## Your goal
Copy out every line of the listing in which "transparency" appears.

------------------------------------

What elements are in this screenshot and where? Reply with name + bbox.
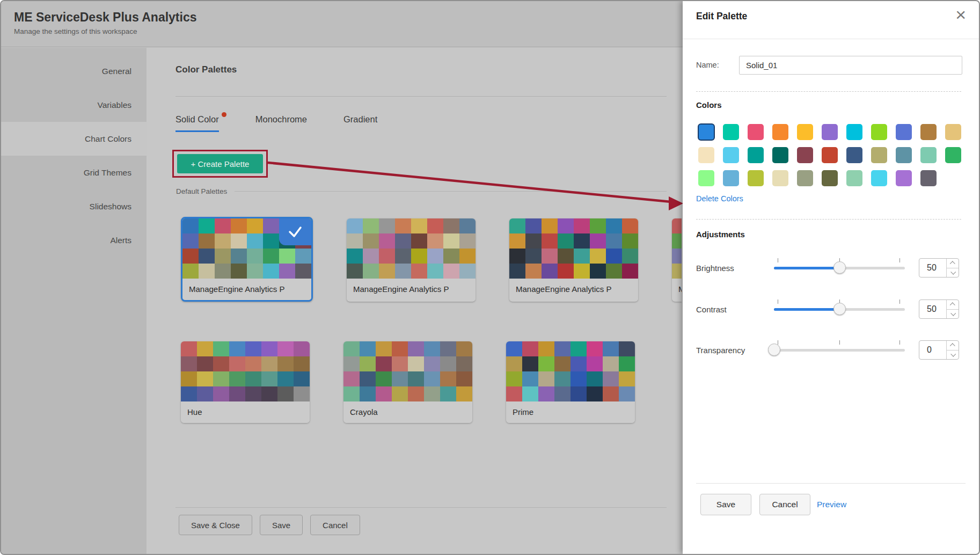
color-swatch[interactable]: [846, 147, 862, 163]
sidebar-item-chart-colors[interactable]: Chart Colors: [1, 122, 147, 156]
palette-swatch: [456, 371, 472, 386]
color-swatch-grid: [698, 124, 961, 186]
save-close-button[interactable]: Save & Close: [179, 515, 252, 535]
color-swatch[interactable]: [748, 124, 764, 140]
delete-colors-link[interactable]: Delete Colors: [696, 194, 743, 203]
tab-gradient[interactable]: Gradient: [343, 114, 377, 132]
spinner-down-icon[interactable]: [947, 310, 959, 319]
color-swatch[interactable]: [723, 170, 739, 186]
contrast-value-box: 50: [919, 300, 959, 319]
palette-swatch: [424, 341, 440, 356]
close-icon[interactable]: ×: [955, 5, 966, 24]
sidebar-item-slideshows[interactable]: Slideshows: [1, 189, 147, 223]
spinner-down-icon[interactable]: [947, 350, 959, 360]
palette-card[interactable]: Hue: [181, 341, 310, 423]
palette-swatch: [571, 341, 587, 356]
color-swatch[interactable]: [920, 147, 937, 163]
color-swatch[interactable]: [698, 124, 714, 140]
transparency-value[interactable]: 0: [919, 341, 946, 359]
color-swatch[interactable]: [723, 124, 739, 140]
color-swatch[interactable]: [772, 124, 788, 140]
palette-swatch: [229, 371, 245, 386]
palette-swatch: [181, 341, 197, 356]
color-swatch[interactable]: [822, 124, 838, 140]
slider-handle[interactable]: [768, 344, 780, 356]
color-swatch[interactable]: [822, 147, 838, 163]
sidebar-item-variables[interactable]: Variables: [1, 88, 147, 122]
tab-monochrome[interactable]: Monochrome: [255, 114, 307, 132]
color-swatch[interactable]: [698, 147, 714, 163]
palette-swatch: [392, 356, 408, 371]
palette-swatch: [558, 264, 574, 279]
cancel-button[interactable]: Cancel: [310, 515, 360, 535]
footer-separator: [175, 507, 667, 508]
create-palette-button[interactable]: + Create Palette: [177, 154, 263, 173]
color-swatch[interactable]: [920, 124, 937, 140]
palette-card[interactable]: M: [672, 218, 682, 302]
palette-swatch: [408, 386, 424, 401]
palette-card[interactable]: ManageEngine Analytics P: [181, 217, 313, 302]
palette-swatch: [574, 233, 590, 249]
color-swatch[interactable]: [748, 170, 764, 186]
transparency-slider[interactable]: [774, 344, 905, 356]
palette-swatch: [245, 356, 261, 371]
color-swatch[interactable]: [896, 124, 912, 140]
spinner-up-icon[interactable]: [947, 300, 959, 310]
sidebar-item-grid-themes[interactable]: Grid Themes: [1, 156, 147, 189]
color-swatch[interactable]: [896, 147, 912, 163]
brightness-slider[interactable]: [774, 261, 905, 274]
color-swatch[interactable]: [772, 170, 788, 186]
color-swatch[interactable]: [846, 124, 862, 140]
slider-handle[interactable]: [833, 303, 846, 315]
color-swatch[interactable]: [822, 170, 838, 186]
slider-track[interactable]: [774, 349, 905, 352]
palette-swatch: [522, 356, 538, 371]
slider-tick: [839, 340, 840, 345]
slider-fill: [774, 267, 839, 269]
palette-card[interactable]: ManageEngine Analytics P: [347, 218, 476, 302]
color-swatch[interactable]: [846, 170, 862, 186]
spinner-up-icon[interactable]: [947, 341, 959, 350]
palette-card[interactable]: ManageEngine Analytics P: [509, 218, 638, 302]
color-swatch[interactable]: [772, 147, 788, 163]
contrast-value[interactable]: 50: [919, 300, 946, 318]
create-palette-label: Create Palette: [198, 159, 250, 169]
palette-swatch: [360, 356, 376, 371]
brightness-value[interactable]: 50: [919, 259, 946, 277]
palette-card[interactable]: Prime: [506, 341, 635, 423]
color-swatch[interactable]: [920, 170, 937, 186]
panel-save-button[interactable]: Save: [700, 494, 751, 515]
color-swatch[interactable]: [723, 147, 739, 163]
preview-link[interactable]: Preview: [817, 500, 846, 509]
sidebar-item-alerts[interactable]: Alerts: [1, 223, 147, 257]
color-swatch[interactable]: [797, 170, 813, 186]
spinner-up-icon[interactable]: [947, 259, 959, 268]
tab-solid-color[interactable]: Solid Color: [175, 114, 219, 132]
palette-card[interactable]: Crayola: [343, 341, 472, 423]
color-swatch[interactable]: [945, 124, 961, 140]
palette-name-input[interactable]: [739, 56, 962, 75]
panel-cancel-button[interactable]: Cancel: [759, 494, 810, 515]
palette-swatch: [440, 341, 456, 356]
palette-swatch: [181, 386, 197, 401]
palette-swatch: [392, 371, 408, 386]
spinner-down-icon[interactable]: [947, 268, 959, 278]
slider-handle[interactable]: [833, 261, 846, 274]
color-swatch[interactable]: [896, 170, 912, 186]
sidebar-item-general[interactable]: General: [1, 54, 147, 88]
color-swatch[interactable]: [945, 147, 961, 163]
palette-swatch: [294, 341, 310, 356]
color-swatch[interactable]: [797, 124, 813, 140]
palette-swatch: [522, 371, 538, 386]
palette-swatch: [261, 386, 277, 401]
save-button[interactable]: Save: [260, 515, 303, 535]
palette-swatch: [277, 386, 294, 401]
color-swatch[interactable]: [698, 170, 714, 186]
color-swatch[interactable]: [871, 147, 887, 163]
color-swatch[interactable]: [748, 147, 764, 163]
color-swatch[interactable]: [797, 147, 813, 163]
color-swatch[interactable]: [871, 124, 887, 140]
palette-swatch: [411, 249, 427, 264]
contrast-slider[interactable]: [774, 303, 905, 316]
color-swatch[interactable]: [871, 170, 887, 186]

------------------------------------

## Result of the exercise
transparency-value[interactable]: 0: [919, 341, 946, 359]
transparency-slider[interactable]: [774, 344, 905, 356]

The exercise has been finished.